Select all lines holding the word "serialized" from the entries that follow.

DATA FOR PROCESSING |

--- START ---

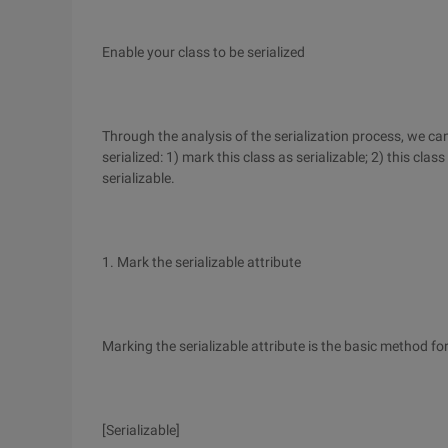
Enable your class to be serialized
Through the analysis of the serialization process, we ca
serialized: 1) mark this class as serializable; 2) this cla
serializable.
1. Mark the serializable attribute
Marking the serializable attribute is the basic method for
[Serializable]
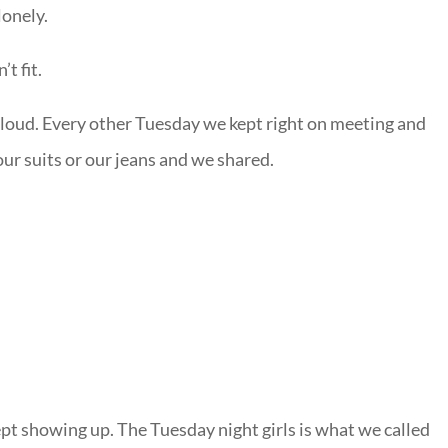
lonely.
t fit.
t loud. Every other Tuesday we kept right on meeting and
ur suits or our jeans and we shared.
ept showing up. The Tuesday night girls is what we called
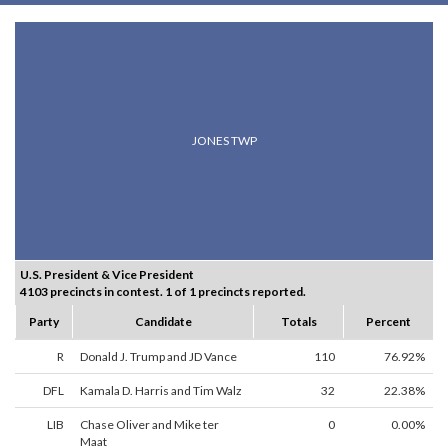
JONES TWP
U.S. President & Vice President
4103 precincts in contest. 1 of 1 precincts reported.
Party
Candidate
Totals
Percent
R
Donald J. Trump and JD Vance
110
76.92%
DFL
Kamala D. Harris and Tim Walz
32
22.38%
LIB
Chase Oliver and Mike ter
0
0.00%
Maat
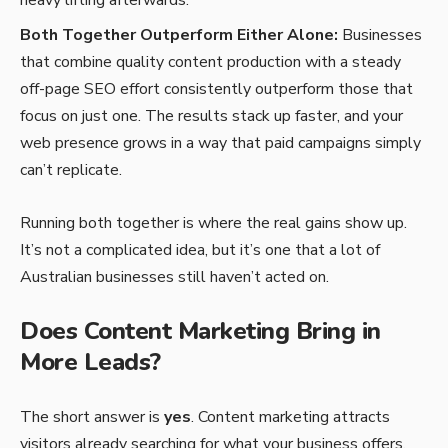
Both Together Outperform Either Alone:
Businesses
that combine quality content production with a steady
off-page SEO effort consistently outperform those that
focus on just one. The results stack up faster, and your
web presence grows in a way that paid campaigns simply
can’t replicate.
Running both together is where the real gains show up.
It’s not a complicated idea, but it’s one that a lot of
Australian businesses still haven’t acted on.
Does Content Marketing Bring in
More Leads?
The short answer is
yes
. Content marketing attracts
visitors already searching for what your business offers.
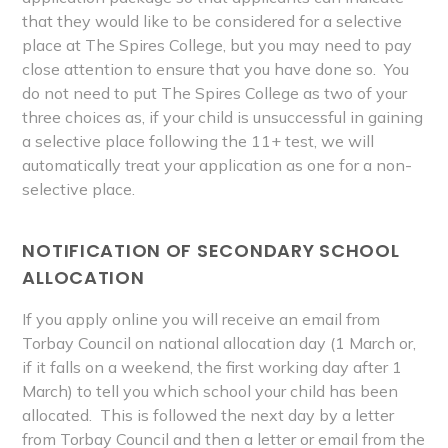
that they would like to be considered for a selective
place at The Spires College, but you may need to pay
close attention to ensure that you have done so. You
do not need to put The Spires College as two of your
three choices as, if your child is unsuccessful in gaining
a selective place following the 11+ test, we will
automatically treat your application as one for a non-
selective place.
NOTIFICATION OF SECONDARY SCHOOL
ALLOCATION
If you apply online you will receive an email from
Torbay Council on national allocation day (1 March or,
if it falls on a weekend, the first working day after 1
March) to tell you which school your child has been
allocated. This is followed the next day by a letter
from Torbay Council and then a letter or email from the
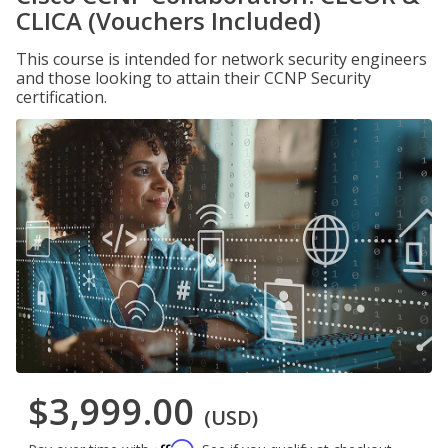
CLICA (Vouchers Included)
This course is intended for network security engineers
and those looking to attain their CCNP Security
certification.
$3,999.00
(USD)
Affirm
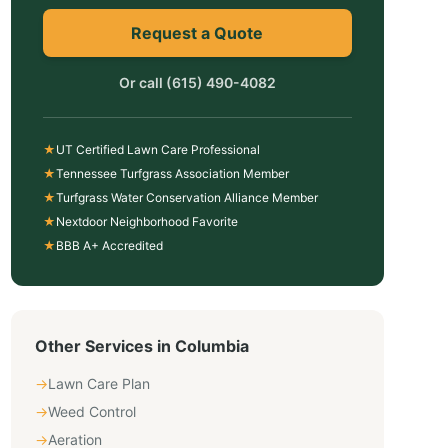
Request a Quote
Or call
(615) 490-4082
★
UT Certified Lawn Care Professional
★
Tennessee Turfgrass Association Member
★
Turfgrass Water Conservation Alliance Member
★
Nextdoor Neighborhood Favorite
★
BBB A+ Accredited
Other Services in
Columbia
→
Lawn Care Plan
→
Weed Control
→
Aeration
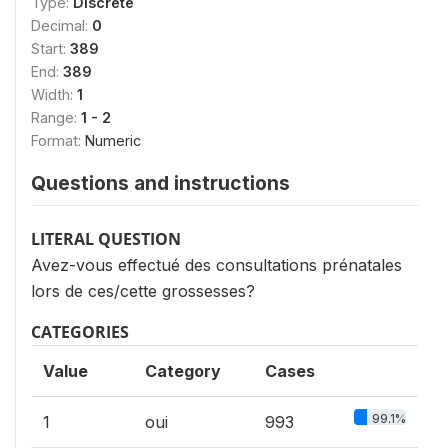
Type:
Discrete
Decimal:
0
Start:
389
End:
389
Width:
1
Range:
1 - 2
Format:
Numeric
Questions and instructions
LITERAL QUESTION
Avez-vous effectué des consultations prénatales
lors de ces/cette grossesses?
CATEGORIES
Value
Category
Cases
99.1%
1
oui
993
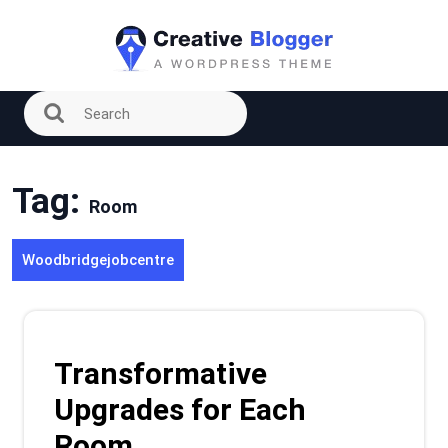
Skip
to
content
Tag:
Room
Woodbridgejobcentre
Transformative
Upgrades for Each
Room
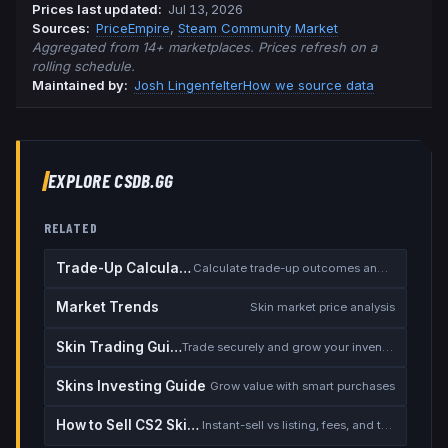
Prices last updated
:
Jul 13, 2026
Source
s
:
PriceEmpire
,
Steam Community Market
Aggregated from 14+ marketplaces. Prices refresh on a
rolling schedule.
Maintained by:
Josh Lingenfelter
How we source data
EXPLORE CSDB.GG
RELATED
Trade-Up Calculator
Calculate trade-up outcomes and EV
Market Trends
Skin market price analysis
Skin Trading Guide
Trade securely and grow your inventory
Skins Investing Guide
Grow value with smart purchases
How to Sell CS2 Skins for Real Money
Instant-sell vs listing, fees, and the cash-out safety checklist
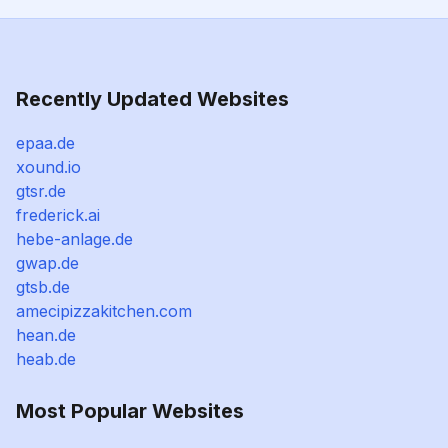
Recently Updated Websites
epaa.de
xound.io
gtsr.de
frederick.ai
hebe-anlage.de
gwap.de
gtsb.de
amecipizzakitchen.com
hean.de
heab.de
Most Popular Websites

--- END ---

RESPONSE BELOW |
Enable your class to be serialized
serialized: 1) mark this class as serializable; 2) this cla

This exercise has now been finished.